While aforementioned climate scientist, Nordhaus, is right in arguing that the main issue for USA’s 2020 elections must be climate change and the same should be taken on universally. There are many other ways to be politically active when it comes to fight against climate change.
Such as the Degrowth Movement, who strive to reduce production in the global North and aiming for communities to become more self-sufficient in order reduce growth, thereby creating localised communities. To save the globe we all must work locally.
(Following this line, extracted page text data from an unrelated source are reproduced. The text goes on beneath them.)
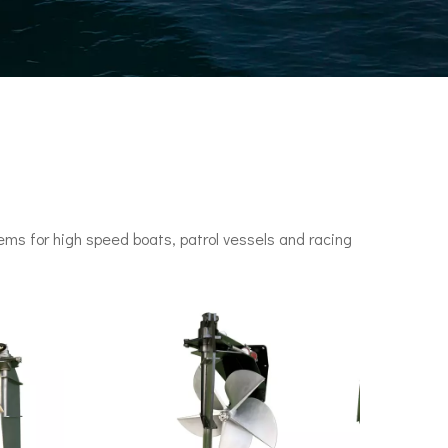
ms for high speed boats, patrol vessels and racing
n engines. It set a speed record of 78 knots (144 km/h) in 1955.•P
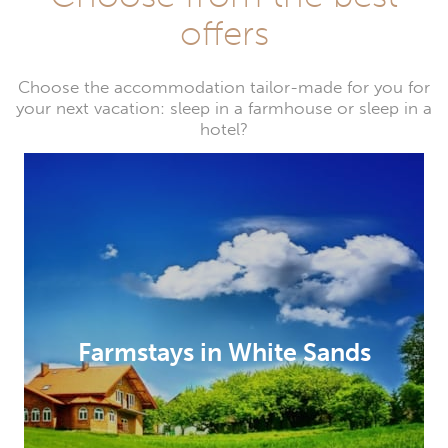
offers
Choose the accommodation tailor-made for you for
your next vacation: sleep in a farmhouse or sleep in a
hotel?
Farmstays in White Sands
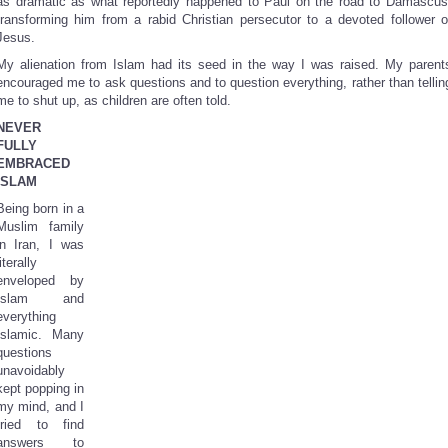
as dramatic as what reportedly happened to Paul on the road to Damascus
transforming him from a rabid Christian persecutor to a devoted follower o
Jesus.
My alienation from Islam had its seed in the way I was raised. My parent
encouraged me to ask questions and to question everything, rather than tellin
me to shut up, as children are often told.
NEVER
FULLY
EMBRACED
ISLAM
Being born in a
Muslim family
in Iran, I was
literally
enveloped by
Islam and
everything
Islamic. Many
questions
unavoidably
kept popping in
my mind, and I
tried to find
answers to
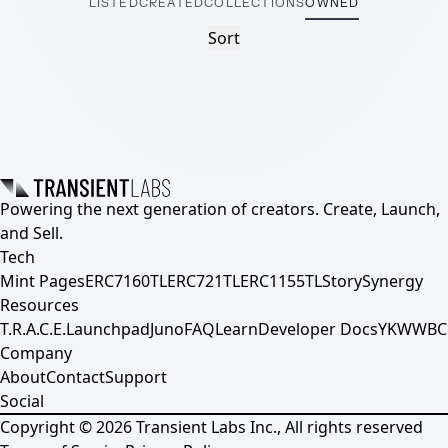
LISTED
CREATED
COLLECTIONS
OWNED
Sort
Powering the next generation of creators. Create, Launch,
and Sell.
Tech
Mint Pages
ERC7160TL
ERC721TL
ERC1155TL
Story
Synergy
Resources
T.R.A.C.E.
Launchpad
Juno
FAQ
Learn
Developer Docs
YKWWBC
Company
About
Contact
Support
Social
Copyright ©
2026
Transient Labs Inc., All rights reserved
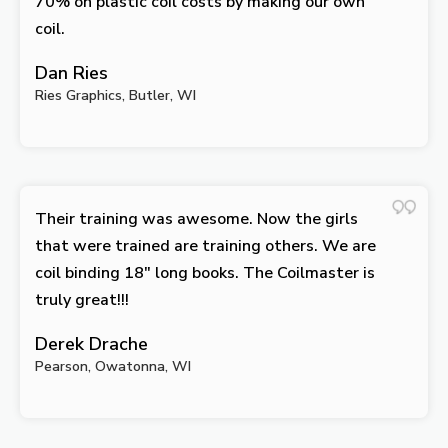
70% on plastic coil costs by making our own
coil.
Dan Ries
Ries Graphics, Butler, WI
Their training was awesome. Now the girls
that were trained are training others. We are
coil binding 18″ long books. The Coilmaster is
truly great!!!
Derek Drache
Pearson, Owatonna, WI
The movement claims that even the name ‘degrowth’ is inherently radical as it does not roll off the tongue, disrupting speech and to disrupt with critique of economic growth is therefore radical.
A second UK specific and very recent example is the creation of a group called the Extinction Rebellion. Who stated that from 31st October they will commit repeated acts of disruptive, non-violent civil disobedience, which so far has involved blockading Parliament square, five bridges on the 17th November and other protests across the country, in order to provoke the government into action. Extinction Rebellion believe that what is needed is immediate mobilisation of a complete global effort to prevent the extinction of humanity. Promising that starting in the UK, where the industrial revolution began, they aim to become an international protest movement. Whilst there has been much speculation about their tactics or the grandiose and vague nature of their aims, their commitment to consistent organised action has kept the urgent issue of Climate Change in the UK media for the last few weeks.
It is so easy to see only the darkness that is reported to us every day. But dark as activist and writer Rebecca Solnit comments, we so easily mistake for terrible rather than inscrutable. The darkness of the future, for Solnit in Hope in the Dark, holds within the potential for hope, and reminds us that with danger comes possibility:
“The planet will heat up, species will die out, but how many, how hot and what survives depends on whether we act. The future is dark, with a darkness as much of the womb as the grave.”